Section 3.6 on cross-border mergers has been corrected to explain that where the transferee is not a UK company, the merger must be approved by the relevant competent authority in the member state. This may be a Companies Registry rather than a court.
Section 4.3 on execution without a common seal has been amended to include an example of execution where the authorised person is a corporate body incorporated in England and Wales.
Section 5 on insolvency has been amended to confirm that the evidence of liquidation for an overseas company required is a certified copy of the court order or other documents relied on and the written opinion of a lawyer as to the nature and effect of the liquidation.

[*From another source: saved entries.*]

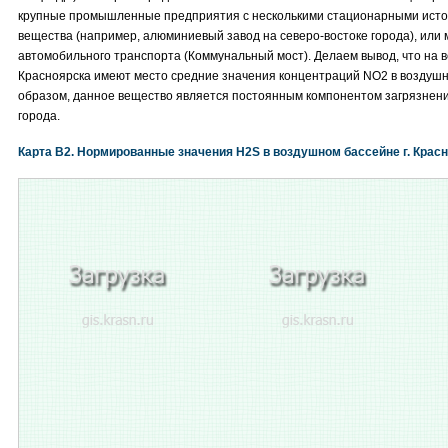
крупные промышленные предприятия с несколькими стационарными исто
вещества (например, алюминиевый завод на северо-востоке города), или 
автомобильного транспорта (Коммунальный мост). Делаем вывод, что на в
Красноярска имеют место средние значения концентраций NO2 в воздушн
образом, данное вещество является постоянным компонентом загрязне
города.
Карта B2. Нормированные значения H2S в воздушном бассейне г. Крас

Section 4.3 of the guide has been updated to clarify the execution requirements for a document by an overseas company without a common seal. This reflects the amendment made to Paragraph E of Schedule 9 to the Land Registration Rules 2003 by the Land Registration (Amendment) Rules 2018 coming into force on 6 April 2018. Section 3.3 of the guide has been amended as rule 111A is being revoked by the Land Registration (Amendment) Rules 2018 coming into force on 6 April 2018.
Section 4.2 has been amended. As a result of the Overseas Companies (Execution of Documents and Registration of Charges) Regulations 2009 the form of execution set out in Schedule 9, Part E of the Land Registration Rules 2003 is no longer correct, in addition, the Land Registration (Amendment) Rules 2018 will amend Part E with effect from 6 April 2018.
Section 3.3 has been amended to clarify our practice as a result of customer feedback.
Section 3.8 now confirms the actual date when Societas Europaea were introduced into UK law and a new section 4.4 has been added which deals with discharges.